= Praise to Tara in Twenty One Verses =

Traditional prayer in Tibetan Buddhism

Praise to Tara in Twenty One Verses is a traditional prayer in Tibetan Buddhism to the female Bodhisattva Tara (तारा, ; Tibetan སྒྲོལ་མ, Drolma) also known as Ārya Tārā, or Jetsun Dolma (Wylie: rje btsun sgrol ma). The text is originally a Sanskrit Indian Buddhist work, and it is the most popular prayer to Tara in Tibetan Buddhism.

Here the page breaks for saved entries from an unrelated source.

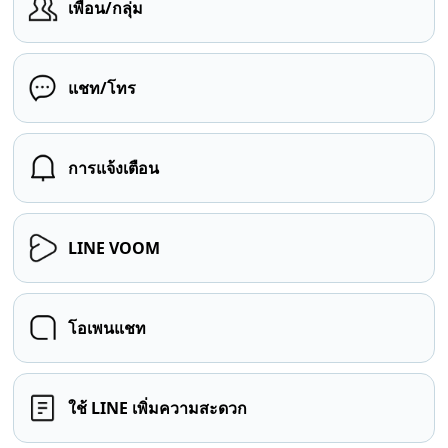
เพื่อน/กลุ่ม
แชท/โทร
การแจ้งเตือน
LINE VOOM
โอเพนแชท
ใช้ LINE เพิ่มความสะดวก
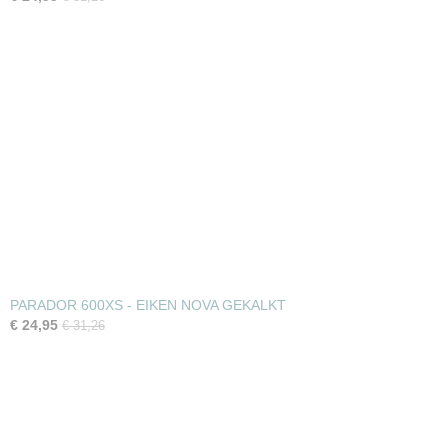
PARADOR 600XS - EIKEN NOVA GEKALKT
€ 24,95
€ 31,26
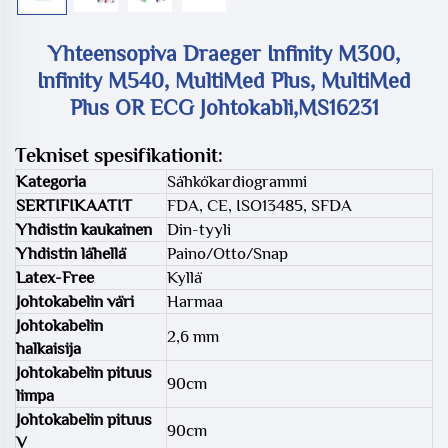
Yhteensopiva Draeger Infinity M300,
Infinity M540, MultiMed Plus, MultiMed
Plus OR ECG Johtokabli,MS16231
Tekniset spesifikationit:
Kategoria
Sähkökardiogrammi
SERTIFIKAATIT
FDA, CE, ISO13485, SFDA
Yhdistin kaukainen
Din-tyyli
Yhdistin lähellä
Paino/Otto/Snap
Latex-Free
Kyllä
Johtokabelin väri
Harmaa
Johtokabelin
2,6 mm
halkaisija
Johtokabelin pituus
90cm
limpa
Johtokabelin pituus
90cm
V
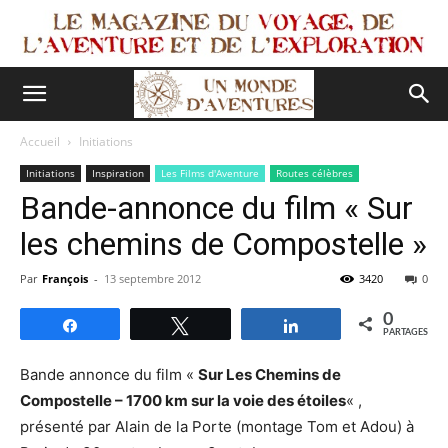
Accueil
Initiations
Initiations
Inspiration
Les Films d'Aventure
Routes célèbres
Bande-annonce du film « Sur
les chemins de Compostelle »
Par
François
-
13 septembre 2012
3420
0
0
Partagez
Tweetez
Partagez
PARTAGES
Bande annonce du film «
Sur Les Chemins de
Compostelle – 1700 km sur la voie des étoiles
« ,
présenté par Alain de la Porte (montage Tom et Adou) à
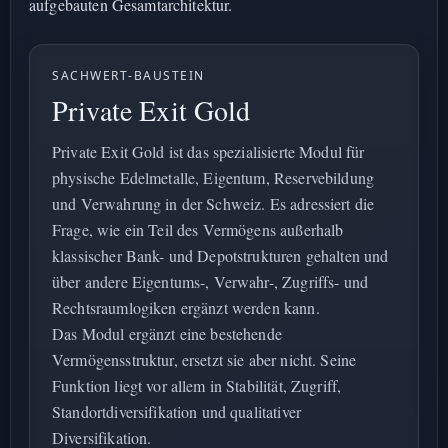
aufgebauten Gesamtarchitektur.
SACHWERT-BAUSTEIN
Private Exit Gold
Private Exit Gold ist das spezialisierte Modul für
physische Edelmetalle, Eigentum, Reservebildung
und Verwahrung in der Schweiz. Es adressiert die
Frage, wie ein Teil des Vermögens außerhalb
klassischer Bank- und Depotstrukturen gehalten und
über andere Eigentums-, Verwahr-, Zugriffs- und
Rechtsraumlogiken ergänzt werden kann.
Das Modul ergänzt eine bestehende
Vermögensstruktur, ersetzt sie aber nicht. Seine
Funktion liegt vor allem in Stabilität, Zugriff,
Standortdiversifikation und qualitativer
Diversifikation.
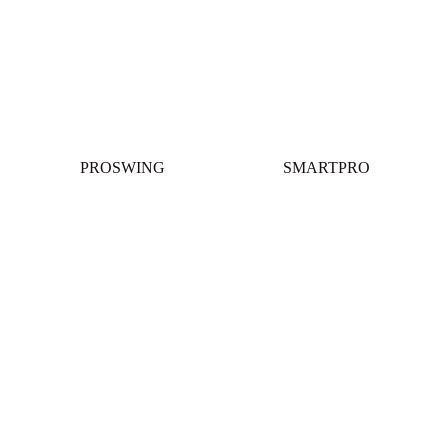
PROSWING
SMARTPRO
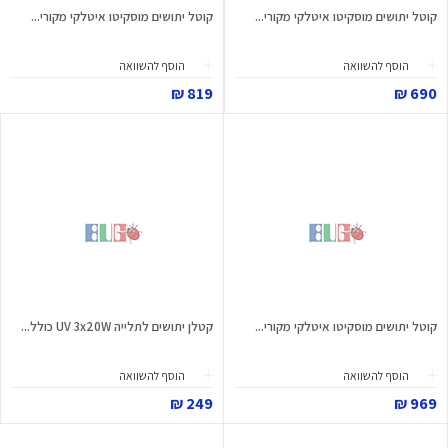
קוטל יתושים מוסקיטו איטלקי מקורי...
קוטל יתושים מוסקיטו איטלקי מקורי...
הוסף להשוואה
הוסף להשוואה
819 ₪
690 ₪
קוטל יתושים מוסקיטו איטלקי מקורי...
קטלן יתושים לתלייה UV 3x20W כולל...
הוסף להשוואה
הוסף להשוואה
249 ₪
969 ₪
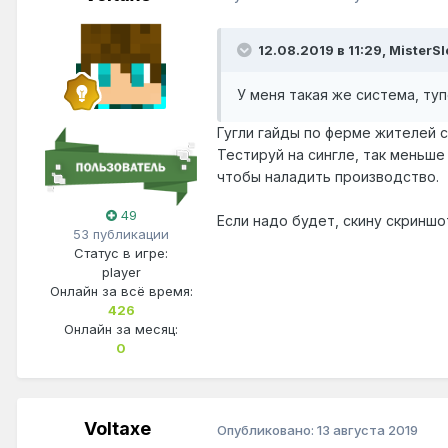
12.08.2019 в 11:29,
MisterS
У меня
такая
же система, туп
Гугли гайды по ферме жителей с 
Тестируй на сингле, так меньше
чтобы наладить производство.
49
Если надо будет, скину скриншо
53 публикации
Статус в игре:
player
Онлайн за всё время:
426
Онлайн за месяц:
0
Voltaxe
Опубликовано:
13 августа 2019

The Praise appears in the Derge Kangyur as "“Offering Praise to Tara through Twenty-One [verses] of Homage” (Wylie: sgrol ma la phyag 'tshal ba nyi shu gcig gis bstod pa)." The prayer is found in all four traditions of Tibetan Buddhism.

== Translations ==
An early manuscript version, titled Twenty-One Hymns to the Rescuer Mother of Buddhas (二十一種救度佛母贊), described as an "Imperially commissioned translation of the hymn to the rescuer mother of Buddhas ... in Manchu, Tibetan, Mongolian, and Chinese scripts", was created in the late 18th century by calligrapher Yongrong 永瑢 (1744–1790). It is held by the National Library of China.

== Commentaries ==
Modern English language commentaries include 2007 works by Palden Sherab, and by Adeu Rinpoche and Urgyen Rinpoche a 2005 work by Thubten Chodron, a 1999 work by Bokar Rinpoche, and a 1992 work by Martin Willson.

Online commentaries include a 1997 commentary by Khempo Yurmed Tinly Rinpoche, a 2004 commentary by Palden Sherab, and a 2013 commentary by Geshe Dawö.

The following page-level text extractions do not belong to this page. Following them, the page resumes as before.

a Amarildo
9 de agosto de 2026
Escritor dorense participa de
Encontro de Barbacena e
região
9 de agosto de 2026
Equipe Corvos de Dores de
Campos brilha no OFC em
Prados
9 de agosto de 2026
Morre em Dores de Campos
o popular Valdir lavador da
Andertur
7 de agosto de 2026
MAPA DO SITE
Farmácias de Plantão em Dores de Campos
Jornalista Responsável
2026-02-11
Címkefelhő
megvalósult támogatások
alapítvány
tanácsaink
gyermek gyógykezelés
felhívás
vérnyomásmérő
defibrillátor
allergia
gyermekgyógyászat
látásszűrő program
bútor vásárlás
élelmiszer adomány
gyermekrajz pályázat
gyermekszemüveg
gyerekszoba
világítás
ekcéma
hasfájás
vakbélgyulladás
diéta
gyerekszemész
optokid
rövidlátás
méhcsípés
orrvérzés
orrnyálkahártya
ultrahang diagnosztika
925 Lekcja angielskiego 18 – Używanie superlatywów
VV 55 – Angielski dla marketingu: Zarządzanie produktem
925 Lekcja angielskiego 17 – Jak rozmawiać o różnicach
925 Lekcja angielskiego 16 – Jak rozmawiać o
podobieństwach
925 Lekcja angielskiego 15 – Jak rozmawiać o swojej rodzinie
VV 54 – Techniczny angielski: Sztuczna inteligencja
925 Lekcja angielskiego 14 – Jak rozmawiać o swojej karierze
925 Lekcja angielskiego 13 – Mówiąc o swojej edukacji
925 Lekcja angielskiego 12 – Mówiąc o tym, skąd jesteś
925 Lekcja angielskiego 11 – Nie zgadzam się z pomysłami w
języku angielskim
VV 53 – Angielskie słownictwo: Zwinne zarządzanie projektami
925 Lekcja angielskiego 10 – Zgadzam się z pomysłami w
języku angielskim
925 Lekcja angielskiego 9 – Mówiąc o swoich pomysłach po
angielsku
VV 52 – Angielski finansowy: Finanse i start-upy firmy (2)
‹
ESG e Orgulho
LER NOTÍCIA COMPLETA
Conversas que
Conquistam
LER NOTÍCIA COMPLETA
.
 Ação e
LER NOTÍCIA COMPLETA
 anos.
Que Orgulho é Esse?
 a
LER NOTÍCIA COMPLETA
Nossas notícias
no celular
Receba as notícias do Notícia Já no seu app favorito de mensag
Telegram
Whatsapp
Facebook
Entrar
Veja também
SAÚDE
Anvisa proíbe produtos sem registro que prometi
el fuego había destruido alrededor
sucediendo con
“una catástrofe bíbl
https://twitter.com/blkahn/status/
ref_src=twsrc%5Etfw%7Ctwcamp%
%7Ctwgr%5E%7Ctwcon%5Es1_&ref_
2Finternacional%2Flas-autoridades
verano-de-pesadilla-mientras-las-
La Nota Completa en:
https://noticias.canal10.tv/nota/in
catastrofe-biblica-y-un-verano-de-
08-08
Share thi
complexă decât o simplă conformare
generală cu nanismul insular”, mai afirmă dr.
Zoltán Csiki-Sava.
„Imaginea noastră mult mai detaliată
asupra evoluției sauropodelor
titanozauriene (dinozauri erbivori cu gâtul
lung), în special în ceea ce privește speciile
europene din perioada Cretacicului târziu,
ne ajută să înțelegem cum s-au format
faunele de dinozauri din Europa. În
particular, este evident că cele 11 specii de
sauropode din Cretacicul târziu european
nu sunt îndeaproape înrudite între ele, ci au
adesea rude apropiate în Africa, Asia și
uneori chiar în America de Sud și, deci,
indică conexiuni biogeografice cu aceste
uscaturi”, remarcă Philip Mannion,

Extensive descriptions of traditional rituals associated with Tara, including the "Twenty-One Praises", can be found in Steven V. Beyer's 1978 book, The cult of Tārā: magic and ritual in Tibet.

In the commentarial literature, each of the verses is associated with different emanations of Tara, which have a specific mantra with which she is associated, offering protection from various types of fears, harm, and calamities.